Only 807 people have declared Bitcoin for tax purposes, according to court documents filed by the IRS in San Francisco. If true, it is likely only a tiny percentage of virtual currency users have reported profits and losses in their annual income forms.
Also read: Some Blockchain Tokens are Securities, Researchers Find
Is the IRS Warning Bitcoiners to Declare Bitcoin for 2017?
Filed in San Francisco federal court on Thursday, the new documents further shed light on the reason why IRS has asked Coinbase to hand over a broad range of customer data, including every customer account and detailed transaction records over a considerable period. Coinbase pledged to fight the request.
In a new affidavit from IRS agent David Utzke, he discovered that fewer than a thousand people filed a Form 8480 to account for a “property description likely related to bitcoin.”
The affidavit reads: “The IRS searched the MTRDB for Form 8949 data for tax years 2013 through 2015. I received the results of those searches. Those results reflect that in 2013, 807 individuals reported a transaction on Form 8949 using a property description likely related to bitcoin; in 2014, 893 individuals reported a transaction on Form 8949 using a property description likely related to bitcoin; and in 2015, 802 individuals reported a transaction on Form 8949 using a property description likely related to bitcoin.”
Coinbase said on Friday it has yet to hand over information. “Coinbase remains concerned with the indiscriminate and over broad scope of the government’s summons and we have produced no records under the summons,” wrote Coinbase lawyer, Juan Suarez.
According to a Fortune source, the IRS and Coinbase have been in talks over what information exactly the digital currency exchange would provide.
The IRS received approval from a California federal court last November – just in time for tax season – to serve a so-called John Doe summons on Coinbase to determine whether or not Bitcoin users are declaring their virtual currency.
Bitcoiners “may fail, or may have failed, to comply with one or more provisions of the internal revenue laws,” the IRS opined in 2015.
The IRS has therefore requested user records between 2013-2015 from Coinbase, including transaction history, IP addresses and transcripts with customer support.
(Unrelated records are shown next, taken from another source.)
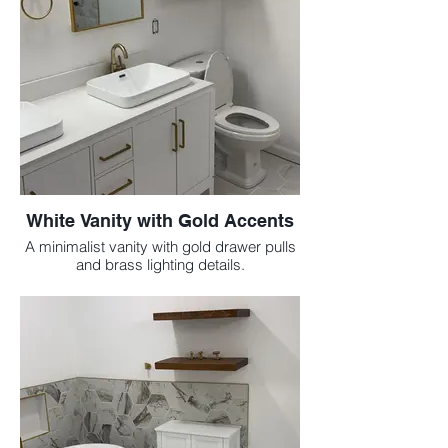
White Vanity with Gold Accents
A minimalist vanity with gold drawer pulls
and brass lighting details.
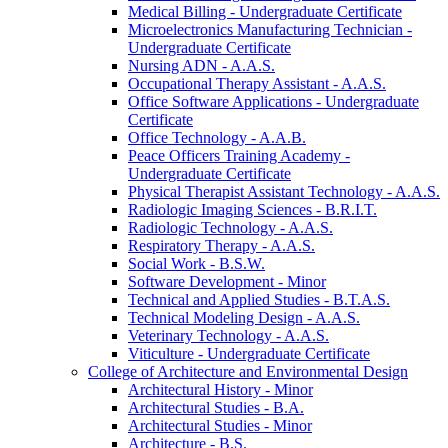
Medical Billing -​ Undergraduate Certificate
Microelectronics Manufacturing Technician -​
Undergraduate Certificate
Nursing ADN -​ A.A.S.
Occupational Therapy Assistant -​ A.A.S.
Office Software Applications -​ Undergraduate
Certificate
Office Technology -​ A.A.B.
Peace Officers Training Academy -​
Undergraduate Certificate
Physical Therapist Assistant Technology -​ A.A.S.
Radiologic Imaging Sciences -​ B.R.I.T.
Radiologic Technology -​ A.A.S.
Respiratory Therapy -​ A.A.S.
Social Work -​ B.S.W.
Software Development -​ Minor
Technical and Applied Studies -​ B.T.A.S.
Technical Modeling Design -​ A.A.S.
Veterinary Technology -​ A.A.S.
Viticulture -​ Undergraduate Certificate
College of Architecture and Environmental Design
Architectural History -​ Minor
Architectural Studies -​ B.A.
Architectural Studies -​ Minor
Architecture -​ B.S.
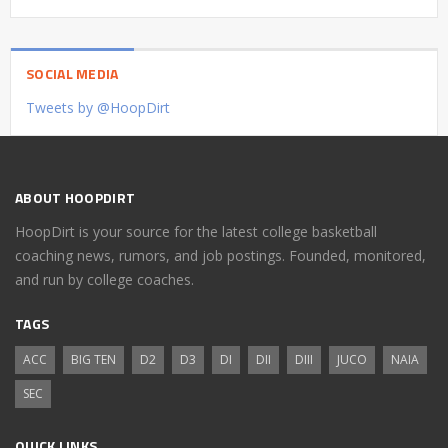
SOCIAL MEDIA
Tweets by @HoopDirt
ABOUT HOOPDIRT
HoopDirt is your source for the latest college basketball
coaching news, rumors, and job postings. Founded, monitored,
and run by college coaches.
TAGS
ACC
BIG TEN
D2
D3
DI
DII
DIII
JUCO
NAIA
SEC
QUICK LINKS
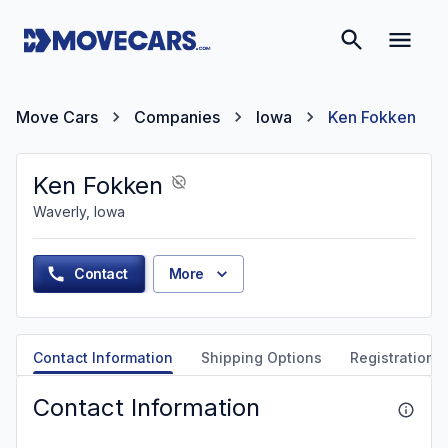
Move Cars
Companies
Iowa
Ken Fokken
Ken Fokken
Waverly, Iowa
Contact
More
Contact Information
Shipping Options
Registration &
Contact Information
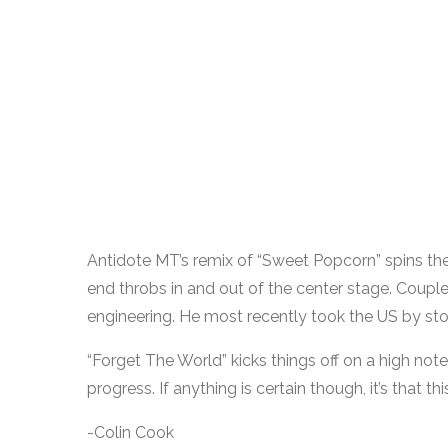
Antidote MT’s remix of “Sweet Popcorn” spins the 
end throbs in and out of the center stage. Couple
engineering. He most recently took the US by sto
“Forget The World” kicks things off on a high note
progress. If anything is certain though, it’s that t
-Colin Cook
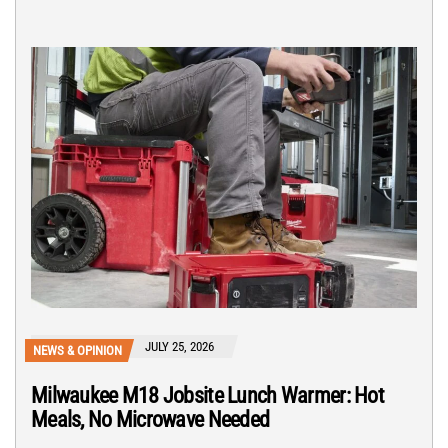
JULY 25, 2026
NEWS & OPINION
Milwaukee M18 Jobsite Lunch Warmer: Hot
Meals, No Microwave Needed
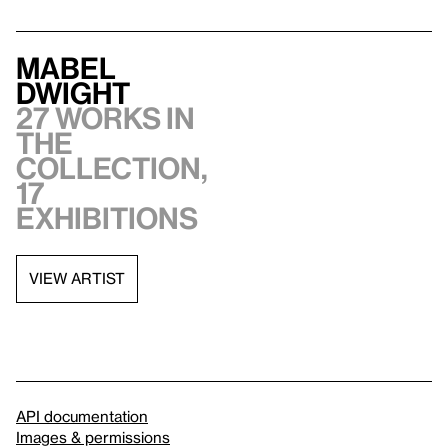
Mabel
Dwight
27 works in
the
collection,
17
exhibitions
VIEW ARTIST
API documentation
Images & permissions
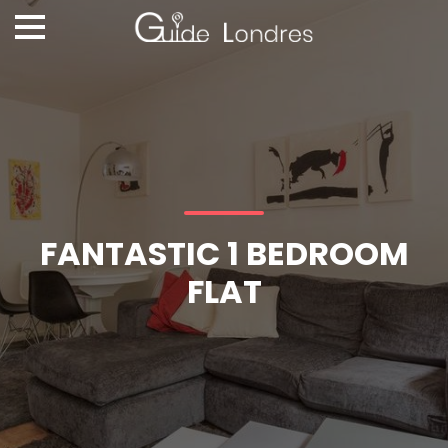
FANTASTIC 1 BEDROOM
FLAT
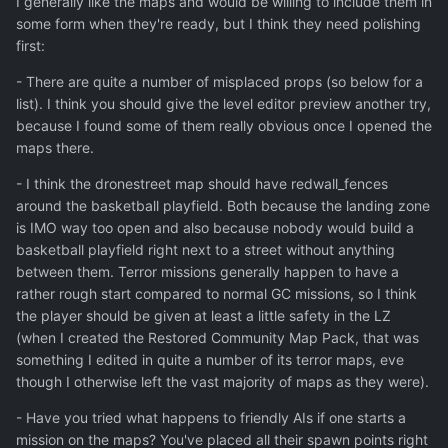
I generally like the maps and would be willing to include them in
some form when they're ready, but I think they need polishing
first:
- There are quite a number of misplaced props (so below for a
list). I think you should give the level editor preview another try,
because I found some of them really obvious once I opened the
maps there.
- I think the dronestreet map should have redwall_fences
around the basketball playfield. Both because the landing zone
is IMO way too open and also because nobody would build a
basketball playfield right next to a street without anything
between them. Terror missions generally happen to have a
rather rough start compared to normal GC missions, so I think
the player should be given at least a little safety in the LZ
(when I created the Restored Community Map Pack, that was
something I edited in quite a number of its terror maps, eve
though I otherwise left the vast majority of maps as they were).
- Have you tried what happens to friendly AIs if one starts a
mission on the maps? You've placed all their spawn points right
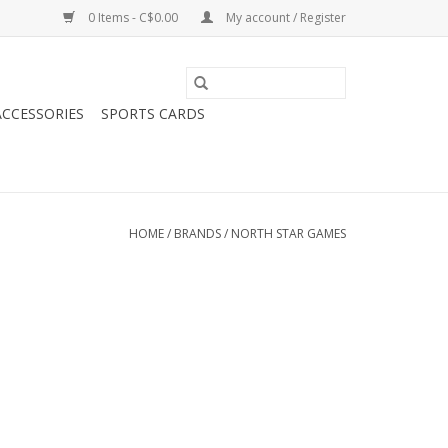
0 Items - C$0.00
My account / Register
CCESSORIES
SPORTS CARDS
HOME
/
BRANDS
/
NORTH STAR GAMES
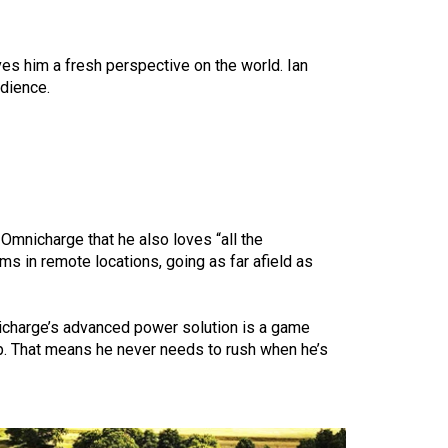
ves him a fresh perspective on the world. Ian
udience.
Omnicharge that he also loves “all the
ms in remote locations, going as far afield as
nicharge’s
advanced power solution
is a game
up. That means he never needs to rush when he’s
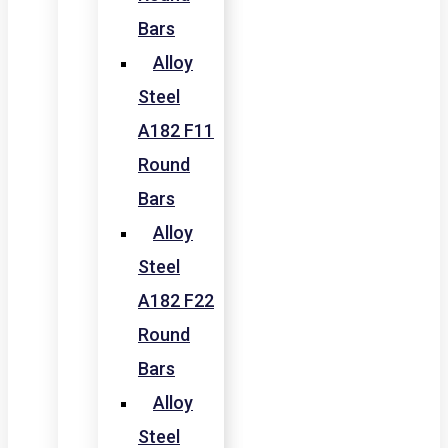
Bars
Alloy
Steel
A182 F11
Round
Bars
Alloy
Steel
A182 F22
Round
Bars
Alloy
Steel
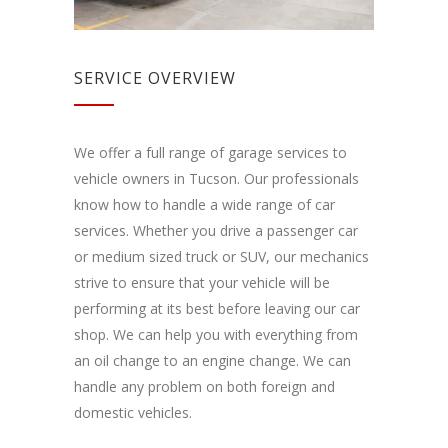
SERVICE OVERVIEW
We offer a full range of garage services to
vehicle owners in Tucson. Our professionals
know how to handle a wide range of car
services. Whether you drive a passenger car
or medium sized truck or SUV, our mechanics
strive to ensure that your vehicle will be
performing at its best before leaving our car
shop. We can help you with everything from
an oil change to an engine change. We can
handle any problem on both foreign and
domestic vehicles.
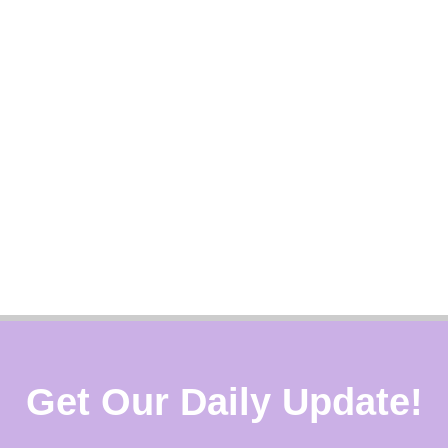
Get Our Daily Update!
Many Bitcoiners, to be sure, complain the IRS never provided guidance, even though requested by academics and accountants several years ago.
All Users of Virtual Currency Are Evading Taxes?
Brian Armstrong, Coinbase founder and CEO, publicly rebuked the subpoena. “Asking for detailed transaction information on so many people, simply for using digital currency, is a violation of their privacy, and is not the best way for us to accomplish our mutual objective,” he wrote on Medium.
He added: “The IRS incorrectly implies that all users of virtual currency are evading taxes.”
Tax industry organizations have called for more clarity when it comes to Bitcoin taxes. “Creating a taxation framework that is stable and standardized, adaptable to digital trends, and maintains basic privacy standards is key to the broader development of the US bitcoin industry,” wrote the Americans for Tax Reform.
It could be, of course, that the IRS’ subpoena to Coinbase is their way of telling Bitcoiners in general that this is the year to start declaring.